## Task brief
Extract every record, keeping each one exactly as it is.

Top of Supplied data

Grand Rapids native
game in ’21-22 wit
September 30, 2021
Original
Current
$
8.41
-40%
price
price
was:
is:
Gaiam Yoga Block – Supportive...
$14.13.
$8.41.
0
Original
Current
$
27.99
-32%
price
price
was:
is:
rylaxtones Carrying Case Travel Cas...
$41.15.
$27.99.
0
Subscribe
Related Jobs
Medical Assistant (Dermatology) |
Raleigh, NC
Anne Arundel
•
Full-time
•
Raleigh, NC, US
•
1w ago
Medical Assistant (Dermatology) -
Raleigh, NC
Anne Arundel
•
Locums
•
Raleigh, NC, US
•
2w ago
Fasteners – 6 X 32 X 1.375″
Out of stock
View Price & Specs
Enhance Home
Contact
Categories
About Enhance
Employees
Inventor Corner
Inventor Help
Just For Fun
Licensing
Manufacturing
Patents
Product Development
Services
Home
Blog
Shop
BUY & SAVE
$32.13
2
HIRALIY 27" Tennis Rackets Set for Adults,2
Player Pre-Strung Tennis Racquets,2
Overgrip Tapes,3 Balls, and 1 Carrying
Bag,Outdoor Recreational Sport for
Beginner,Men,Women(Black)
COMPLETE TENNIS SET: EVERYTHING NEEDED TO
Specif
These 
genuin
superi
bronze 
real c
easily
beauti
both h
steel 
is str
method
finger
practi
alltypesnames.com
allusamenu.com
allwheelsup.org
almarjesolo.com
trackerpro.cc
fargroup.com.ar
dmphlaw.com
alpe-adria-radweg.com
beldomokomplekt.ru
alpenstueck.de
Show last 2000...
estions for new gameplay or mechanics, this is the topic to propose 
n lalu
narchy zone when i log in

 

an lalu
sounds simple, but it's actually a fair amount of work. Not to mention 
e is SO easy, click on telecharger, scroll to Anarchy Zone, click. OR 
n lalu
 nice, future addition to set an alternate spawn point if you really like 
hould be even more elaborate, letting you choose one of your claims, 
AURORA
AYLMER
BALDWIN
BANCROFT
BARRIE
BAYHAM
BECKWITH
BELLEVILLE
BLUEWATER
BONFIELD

Bottom of Supplied data

## Answer section
Grand Rapids native
game in ’21-22 wit
September 30, 2021
Original
Current
$
8.41
-40%
price
price
was:
is:
Gaiam Yoga Block – Supportive...
$14.13.
$8.41.
0
Original
Current
$
27.99
-32%
price
price
was:
is:
rylaxtones Carrying Case Travel Cas...
$41.15.
$27.99.
0
Subscribe
Related Jobs
Medical Assistant (Dermatology) |
Raleigh, NC
Anne Arundel
•
Full-time
•
Raleigh, NC, US
•
1w ago
Medical Assistant (Dermatology) -
Raleigh, NC
Anne Arundel
•
Locums
•
Raleigh, NC, US
•
2w ago
Fasteners – 6 X 32 X 1.375″
Out of stock
View Price & Specs
Enhance Home
Contact
Categories
About Enhance
Employees
Inventor Corner
Inventor Help
Just For Fun
Licensing
Manufacturing
Patents
Product Development
Services
Home
Blog
Shop
BUY & SAVE
$32.13
2
HIRALIY 27" Tennis Rackets Set for Adults,2
Player Pre-Strung Tennis Racquets,2
Overgrip Tapes,3 Balls, and 1 Carrying
Bag,Outdoor Recreational Sport for
Beginner,Men,Women(Black)
COMPLETE TENNIS SET: EVERYTHING NEEDED TO
Specif
These 
genuin
superi
bronze 
real c
easily
beauti
both h
steel 
is str
method
finger
practi
alltypesnames.com
allusamenu.com
allwheelsup.org
almarjesolo.com
trackerpro.cc
fargroup.com.ar
dmphlaw.com
alpe-adria-radweg.com
beldomokomplekt.ru
alpenstueck.de
Show last 2000...
estions for new gameplay or mechanics, this is the topic to propose 
n lalu
narchy zone when i log in

 

an lalu
sounds simple, but it's actually a fair amount of work. Not to mention 
e is SO easy, click on telecharger, scroll to Anarchy Zone, click. OR 
n lalu
 nice, future addition to set an alternate spawn point if you really like 
hould be even more elaborate, letting you choose one of your claims, 
AURORA
AYLMER
BALDWIN
BANCROFT
BARRIE
BAYHAM
BECKWITH
BELLEVILLE
BLUEWATER
BONFIELD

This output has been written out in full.